Extracted data entries:
>>>>>
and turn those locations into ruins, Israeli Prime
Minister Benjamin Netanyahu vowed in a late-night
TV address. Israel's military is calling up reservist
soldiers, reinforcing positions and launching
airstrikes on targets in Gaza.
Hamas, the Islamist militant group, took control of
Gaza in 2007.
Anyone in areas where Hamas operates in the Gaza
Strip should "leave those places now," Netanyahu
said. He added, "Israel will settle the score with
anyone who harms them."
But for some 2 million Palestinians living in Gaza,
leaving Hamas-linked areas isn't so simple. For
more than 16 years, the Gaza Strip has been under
<<<<<
WORK ITEM
Reproduce the data shown above with every line intact.

ANSWER BOX
and turn those locations into ruins, Israeli Prime
Minister Benjamin Netanyahu vowed in a late-night
TV address. Israel's military is calling up reservist
soldiers, reinforcing positions and launching
airstrikes on targets in Gaza.
Hamas, the Islamist militant group, took control of
Gaza in 2007.
Anyone in areas where Hamas operates in the Gaza
Strip should "leave those places now," Netanyahu
said. He added, "Israel will settle the score with
anyone who harms them."
But for some 2 million Palestinians living in Gaza,
leaving Hamas-linked areas isn't so simple. For
more than 16 years, the Gaza Strip has been under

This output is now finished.